I guess you will want to completely secure your main network, so absolutely all traffic goes through the VPN. That is usually achieved by blocking all outgoing traffic, except the connection to the VPN server.

However, you will also need direct communication from the IoT to the internet, thus not all traffic has to go through the VPN. This makes the whole configuration more complex and prone to errors.

I am not saying it is not possible, just a bit scary.

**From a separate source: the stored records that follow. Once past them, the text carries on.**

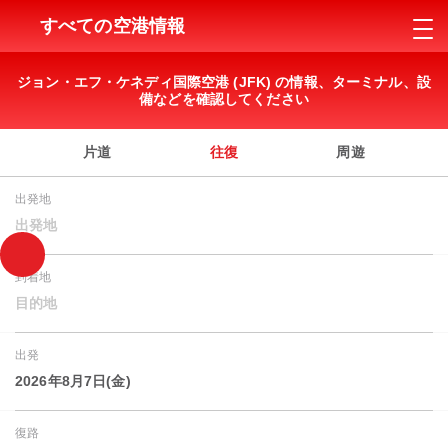
すべての空港情報
ジョン・エフ・ケネディ国際空港 (JFK) の情報、ターミナル、設
備などを確認してください
片道
往復
周遊
出発地
出発地
到着地
目的地
出発
2026年8月7日(金)
復路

I would do the upgrade as I diid and solve problems from there. ( if for no other reason that the hard working devs can't be expected to support old FW on a permanent basis).
For reasons well known and discussed he WiFi driver has always been a bit flakey on this target.
I improved matters by writing the final two lines into /etc/config/wireless


config wifi-iface 'default_radio0'
        option device 'radio0'
        option network 'lan'
        option mode 'ap'
       .
       .
        option disassoc_low_ack '0'
        option max_inactivity '43200

'

Other than that 21.02 runs entirely solidly. The other option is to get an enterprise grade WiFi access point. You can get a secondhand Draytek AP900 really cheaply on eBay

Just split your networks and set up PBR:

Please help me understand a little better: Is the idea here to create a guest network for my IOT devices, which does not pass traffic through my wireguard VPN client, and does have a UPnP server to allow these IOT devices to poke their own firewall holes as they see fit?